Manchester homeless camps banned from city centre
- Published
A Manchester City Council application for an injunction to stop the setting up of homeless camps in the city centre has been granted.
Demonstrators have moved around several sites since April to highlight a crisis in temporary housing.
The council's lawyer told the court "trespass, highways and planning laws" were the grounds for the case.
The cost to the council in terms of additional policing, security and legal costs has exceeded £100,000, he added.
Ahead of the hearing, tents were set up and a banner reading "The homeless resistance" was hung outside Manchester Civil Justice Centre.
'Grave and serious'
Protesters said they hoped to be offered "permanent, suitable accommodation".
Some had earlier refused temporary accommodation offered by the council because they said it was "not suitable" and they felt unsafe.
The council said it had engaged with the protestors and had offered them support, but it could not accept anti-social behaviour and disruption to residents and businesses.

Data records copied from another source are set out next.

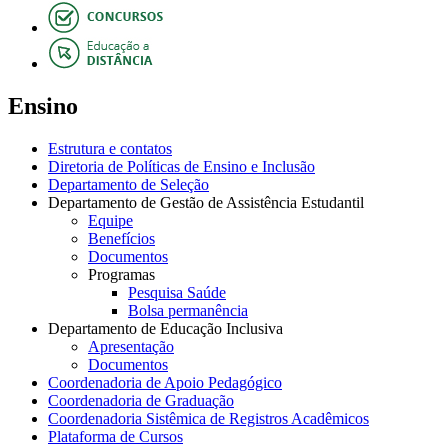
Ensino
Estrutura e contatos
Diretoria de Políticas de Ensino e Inclusão
Departamento de Seleção
Departamento de Gestão de Assistência Estudantil
Equipe
Benefícios
Documentos
Programas
Pesquisa Saúde
Bolsa permanência
Departamento de Educação Inclusiva
Apresentação
Documentos
Coordenadoria de Apoio Pedagógico
Coordenadoria de Graduação
Coordenadoria Sistêmica de Registros Acadêmicos
Plataforma de Cursos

Councillor Nigel Murphy added the exclusion order was "designed to prevent the recurrence of camps and not targeted at individual rough sleepers".
He said the council would work with police and court bailiffs to "regain possession" of areas taken over by camps in St Ann's Square and Castlefield as soon as possible.

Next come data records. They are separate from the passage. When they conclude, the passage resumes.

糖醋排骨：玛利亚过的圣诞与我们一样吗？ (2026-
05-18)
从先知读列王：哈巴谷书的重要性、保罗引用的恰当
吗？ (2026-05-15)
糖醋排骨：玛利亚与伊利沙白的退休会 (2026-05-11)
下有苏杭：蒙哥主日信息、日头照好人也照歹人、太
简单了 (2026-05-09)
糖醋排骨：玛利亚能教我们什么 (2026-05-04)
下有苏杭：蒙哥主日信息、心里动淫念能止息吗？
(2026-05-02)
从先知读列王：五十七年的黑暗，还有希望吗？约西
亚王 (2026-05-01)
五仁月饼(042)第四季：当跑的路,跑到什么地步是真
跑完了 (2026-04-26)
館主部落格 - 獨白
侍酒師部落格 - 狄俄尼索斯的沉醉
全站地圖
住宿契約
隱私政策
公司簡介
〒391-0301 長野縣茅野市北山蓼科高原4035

John Clegg, from Unison's community branch, said there was a lack of social housing in Manchester.
He added: "There is a large amount of money for building private flats, more hotels are going up all the time, but there are no plans to build any social housing. That's wrong. That's absolutely wrong."
"In our view an injunction is a form of gating, and sending out a message that poor people are not wanted and should not be coming in to the city centre."